Today, the PharmGKB has curated evidence for 1,994 genes involved in drug response. PharmGKB has high-quality genotype variation data (in many cases with population frequencies) for 240 genes, and 1,671 literature entries have been curated to create gene-drug associations that are labeled with respect to the type of information contained in the papers. There are 38 manually created drug-related pathways created in collaboration with PGRN investigators and others. Finally, we have introduced a new Very Important Pharmacogenome (VIP) initiative to create structured summaries of key pharmacogenes, their important polymorphisms, phenotypes, haplotypes and alternative splices (if relevant). Sixteen such summaries are available today. Usage statistics (as summarized on my 'PharmGKBlog') show more than 2,000 registered users (who can gain access to individual-level data) with more than 50,000 unique internet address visitors per month. All data and knowledge contents are available for download. PharmGKB provides a cross-reference file that associates all SNPs in PharmGKB with identifiers from the Golden Path human genome browser, dbSNP, HapMap, jSNP, Illumina, Affymetrix, SeattleSNP and ALFRED.

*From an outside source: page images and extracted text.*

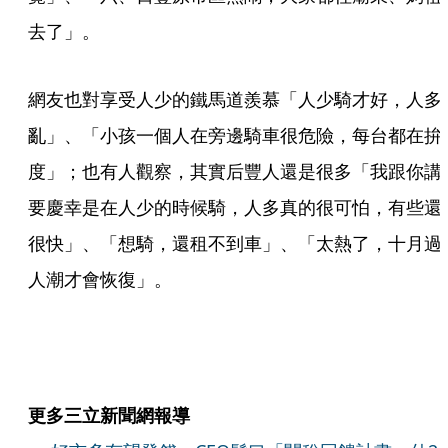
去了」。
網友也對享受人少的鐵馬道羨慕「人少騎才好，人多
亂」、「小孩一個人在旁邊騎車很危險，每台都在拚
度」；也有人觀察，其實后豐人還是很多「我跟你講
要慶幸是在人少的時候騎，人多真的很可怕，有些還
很快」、「想騎，還租不到車」、「太熱了，十月過
人潮才會恢復」。
更多三立新聞網報導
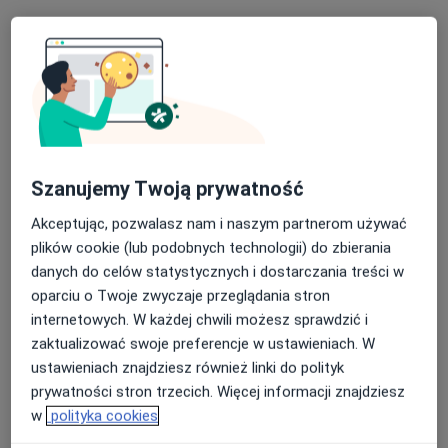
wielkopolskie, w obszarach bliskich Twojemu
wyszukiwaniu.
Szanujemy Twoją prywatność
Akceptując, pozwalasz nam i naszym partnerom używać
Med-Polonia
plików cookie (lub podobnych technologii) do zbierania
·
Więcej
Medycyna pracy, Interna, Pediatria
danych do celów statystycznych i dostarczania treści w
968 opinii
oparciu o Twoje zwyczaje przeglądania stron
internetowych. W każdej chwili możesz sprawdzić i
Adres 1
Adres 2
zaktualizować swoje preferencje w ustawieniach. W
ustawieniach znajdziesz również linki do polityk
Obornicka 262, Poznań
•
Mapa
prywatności stron trzecich. Więcej informacji znajdziesz
w
polityka cookies
Orzeczenie do celów sanitarno-epidemiologicznych
160 zł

Thus, PharmGKB is a hybrid resource that provides both primary data as well as curated knowledge about pharmacogenomics. It benefits from the existence of data warehouses, because although it is capable of accepting and presenting primary data, it will increasingly depend on reliable archival resources for basic primary data storage. More importantly, PharmGKB will provide the aggregation, integration of literature and summaries of knowledge (through pathways and VIP genes) that still require PhD-level human curation. Our software developers are charged with building tools to help curators work more effectively in managing the increasing volume of pharmacogenomics science and to help users in searching, visualizing and analyzing the data and knowledge contained in the knowledge base.

The five-year goal of PharmGKB is to be a comprehensive store of information about pharmacogenes and their associated phenotypes and to catalyze research in pharmacogenomics. In the longer term, the knowledge contained within PharmGKB will be used as a starting point for implementing genome-informed drug prescribing decisions. With sufficient information, we may be able to move toward predictive pharmacogenomics, where patterns of variation in pharmacokinetics and pharmacodynamics for existing drugs are used to predict the variation in response to new drugs.